Swans lethal in the second half, win by 39 on a cool afternoon in Hobart

SYDNEY 3.4  5.6  16.10  20.11 (131)
NORTH MELBOURNE 4.2  7.8  8.11  13.14 (92)
Goals: Sydney: J Bolton 4 B McGlynn 3 D Hannebery 3 A Goodes 2 J McVeigh 2 L Parker 2 A Everitt J Kennedy L Jetta R O’Keefe. North Melbourne Kangaroos: L Thomas 3 B Cunnington 2 L Hansen 2 R Tarrant 2 D Wells J MacMillan S Wright T Goldstein.

Umpires:
Simon Meredith, Brett Rosebury, Nicholas Foot.
Venue: Blundstone Arena


In Grand Finals, we hear that old - but relatively true - cliche about the third quarter being the Premiership Quarter. Generally, teams who win the third stanza are on top at the end of the fourth. On Saturday at Blundstone Arena in Hobart, the third quarter was the game-winning quarter for the Swans, and the scene of another disastrous breakdown for the North Melbourne Kangaroos.

For the blue-and-whites, a handy, if not game-winning lead at the long break disappeared in a cloud of goals for the team in red-and-white.
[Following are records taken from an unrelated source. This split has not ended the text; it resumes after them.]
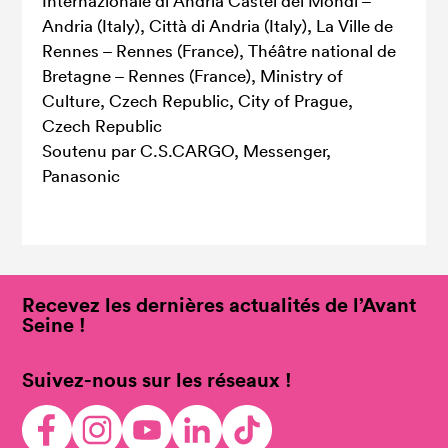
Internazionale di Andria Castel dei Mondi –
Andria (Italy), Città di Andria (Italy), La Ville de
Rennes – Rennes (France), Théâtre national de
Bretagne – Rennes (France), Ministry of
Culture, Czech Republic, City of Prague,
Czech Republic
Soutenu par C.S.CARGO, Messenger,
Panasonic
Recevez les dernières actualités de l’Avant
Seine !
Suivez-nous sur les réseaux !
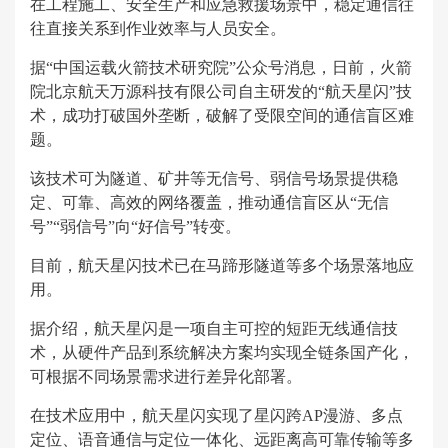
在工程施工、安全生产和应急救援场景中，稳定通信往
往直接关系到作业效率与人员安全。
据“中国运载火箭技术研究院”公众号消息，日前，火箭
院北京航天万源科技有限公司自主研发的“航天星闪”技
术，成功打破国外垄断，破解了受限空间的通信盲区难
题。
该技术可为隧道、矿井等无信号、弱信号场景提供稳
定、可靠、高效的网络覆盖，推动通信盲区从“无信
号”“弱信号”向“好信号”转变。
目前，航天星闪技术已在马蹄形隧道等多个场景落地应
用。
据介绍，航天星闪是一项自主可控的短距无线通信技
术，从硬件产品到系统解决方案均实现全链条国产化，
可根据不同场景需求进行差异化部署。
在技术应用中，航天星闪实现了星闪跨AP漫游、多点
定位、语音通信与定位一体化、远距离高可靠传输等多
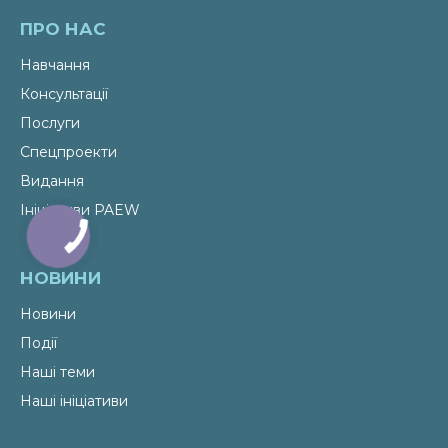
ПРО НАС
Навчання
Консультації
Послуги
Спецпроекти
Видання
Ініціативи PAEW
НОВИНИ
Новини
Події
Наші теми
Наші ініціативи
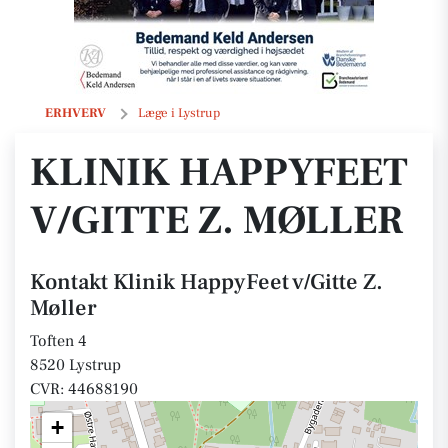
Klinik HappyFeet v/Gitte Z. Møller
ERHVERV
Læge i Lystrup
KLINIK HAPPYFEET
V/GITTE Z. MØLLER
Kontakt Klinik HappyFeet v/Gitte Z.
Møller
Toften 4
8520 Lystrup
CVR: 44688190
+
It was a veritable avalanche, eleven for the Swans, who had, to that point, managed just five. Yes, ladies and gentlemen, the reigning AFL premiers woke up in the third, to the detriment of North. Whatever John Longmire said at half time...well, Horse might want to bottle that particular address and use it again. Whatever he said, worked in spades.

Not for the last time - and, Swans fans hope, not for the last - it was the old hands and the big guns who sparked the red-and-white revival. Goodes, Jack, McVeigh, Bolton, McGlynn, O'Keefe...and on the list goes. The same names kept bobbing up, slicing the Kangaroos to shreds. The Swans had all the run. They moved around Kangaroos defenders like they were witches hat. It was a rout, all the footballs going one way. Yes, there was a breeze. No, it wasn't an eleven-goal breeze. At the end, it was party time. Kieran Jack made moves like he was his father on a rugby league field. Ben McGlynn potted a miracle goal from almost on the boundary line. 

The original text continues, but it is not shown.